Involving Families - Toolkit for Healthcare Providers
Your Guide To Prison Healthcare

Working with Families and Carers in Prison Healthcare

Families and carers are a vital yet often underused resource in prison healthcare. When they are actively involved, they can provide valuable insight into a person’s health history, support continuity of care, and help reinforce treatment and wellbeing plans. This collaboration can lead to better patient outcomes, improved engagement with services, and a more holistic understanding of an individual’s needs.

Involving families and carers also plays an important role in reducing health inequalities. People in prison often experience complex and overlapping health challenges, and many come from communities that already face barriers to accessing care. By working more proactively with families and carers, healthcare teams can help ensure that individuals receive more consistent, coordinated, and person-centred care.

Supporting you to put policy into practice

This toolkit has been designed to help prison healthcare teams operationalise the NHS England Family and Carers’ Charter within the unique context of custodial settings. It translates the Charter’s principles into practical, achievable actions, supporting teams to embed meaningful family and carer involvement into everyday practice.

Rather than adding to workload, the toolkit aims to support more efficient and effective care by strengthening communication, improving information-sharing (within appropriate boundaries), and building trust between services and families.

Recognising the challenges

We recognise that involving families and carers in prison healthcare can be complex and, at times, challenging. Patients may not always give consent for information sharing, and not all family involvement is helpful or appropriate.

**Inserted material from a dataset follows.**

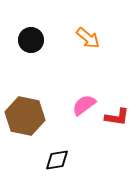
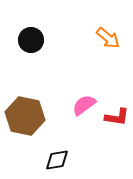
orange arrow: moved 20 px right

Healthcare teams must also navigate prison security processes and information governance requirements, which can make engagement difficult and time‑consuming.

However, where this is done thoughtfully and well, it can ultimately save time, improve communication, and lead to better patient outcomes. By building stronger partnerships upfront, services can reduce avoidable issues, support more coordinated care, and improve experiences for patients, families and staff alike.

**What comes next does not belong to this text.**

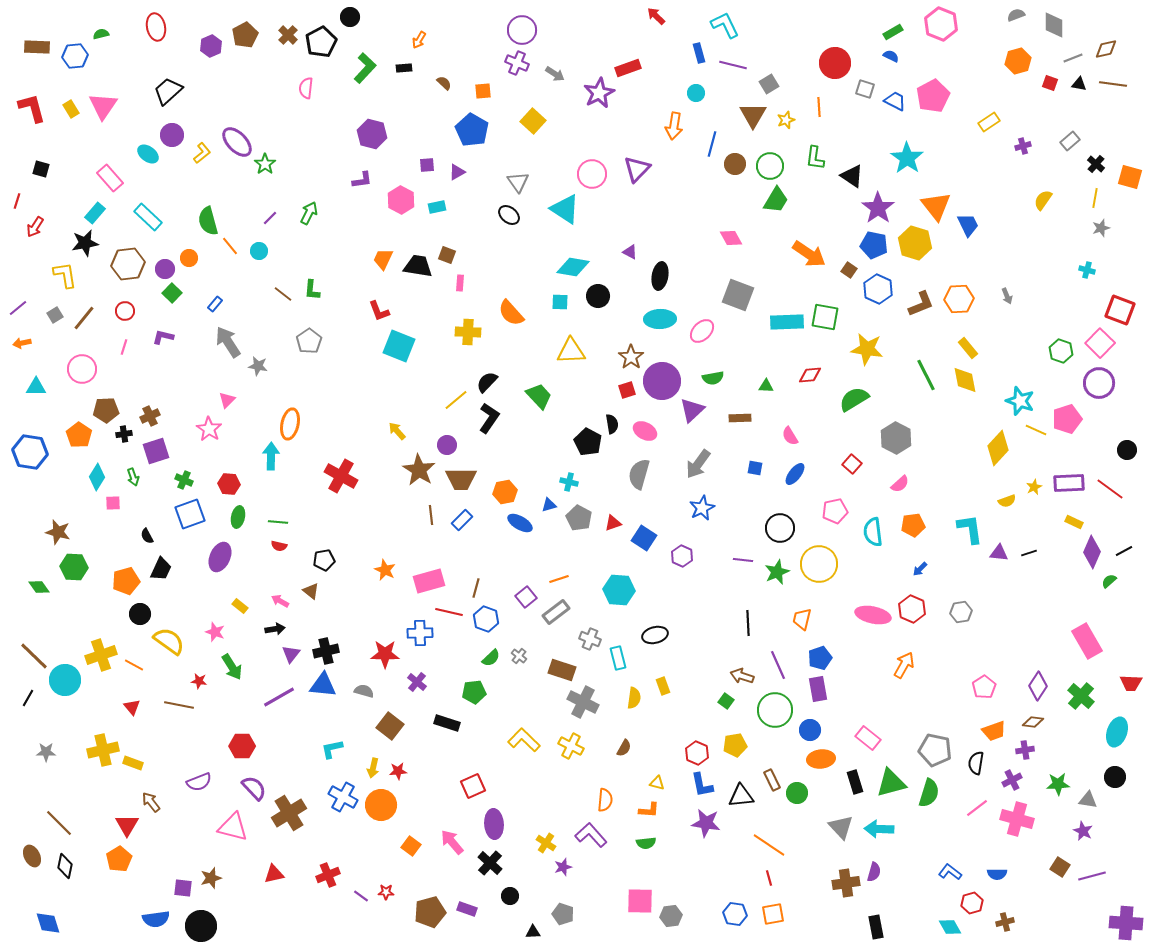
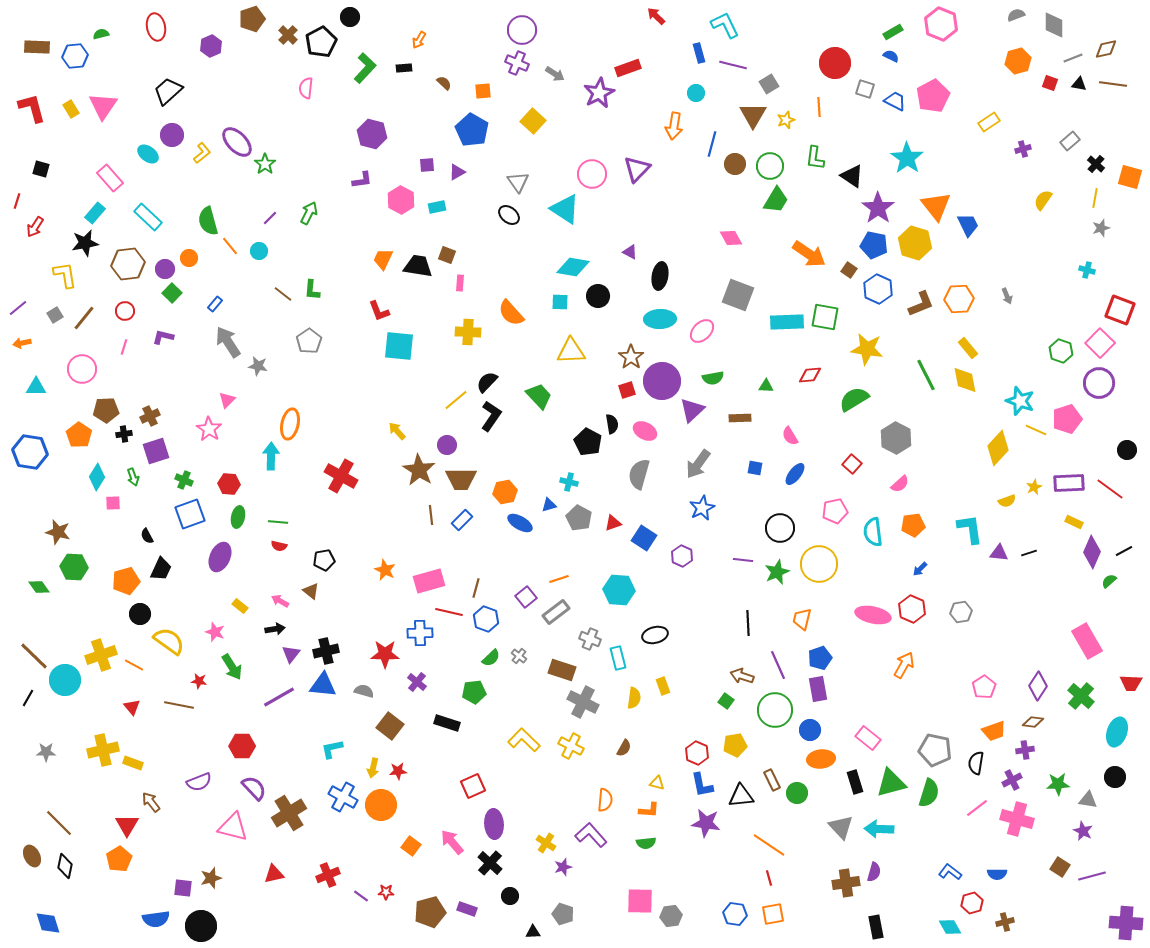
brown pentagon at (245, 35): moved 7 px right, 16 px up; rotated 10 degrees clockwise
purple cross at (1023, 146): moved 3 px down
cyan square at (399, 346): rotated 16 degrees counterclockwise
black L-shape at (489, 418): moved 2 px right, 2 px up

Built on real-world practice

The guidance and tools included here are grounded in real-life examples from prison healthcare teams who have already piloted approaches to involving families and carers. These examples demonstrate what can work in practice and offer adaptable ideas that can be tailored to local needs.

By sharing these tested approaches, the toolkit provides a realistic and practical foundation for change.

Using this toolkit alongside family resources

This toolkit is designed to be used alongside Pact’s resource, Your Guide to Prison Healthcare, which is available on our website for families and carers. That guide equips families with the knowledge and confidence they need to act as effective advocates for their loved ones.

Together, these resources create a shared framework:
supporting healthcare teams to involve families more systematically, and enabling families and carers to engage constructively and confidently with services

A shared goal

At its heart, this toolkit is about recognising families and carers as partners in care. By embedding their involvement into routine practice, prison healthcare teams can enhance the quality, safety, and equity of the care they provide - helping to achieve better outcomes for patients both in custody and beyond.

 

 

 

Note on terminology: Throughout this document we will refer to ‘families’ as a shorthand for family members, partners, significant others, or close friends: any person with a close relationship to the patient who acts as an unpaid carer or supports the patient to manage their health and wellbeing, with the patient’s consent.